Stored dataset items

:::

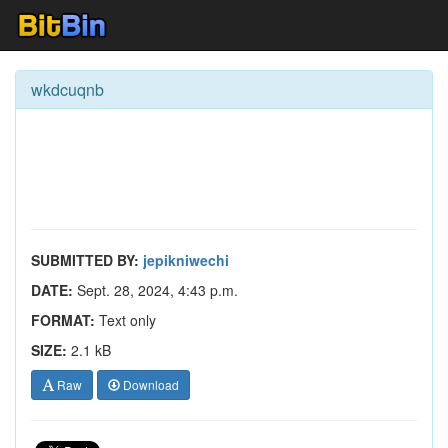
wkdcuqnb
SUBMITTED BY:
jepikniwechi
DATE:
Sept. 28, 2024, 4:43 p.m.
FORMAT:
Text only
SIZE:
2.1 kB
Raw
Download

:::

▸ **TASK TO CARRY OUT**: Please copy the lines above exactly as written, apart from any pictures.

▸ **REPLY TO THE TASK**:
wkdcuqnb
SUBMITTED BY:
jepikniwechi
DATE:
Sept. 28, 2024, 4:43 p.m.
FORMAT:
Text only
SIZE:
2.1 kB
Raw
Download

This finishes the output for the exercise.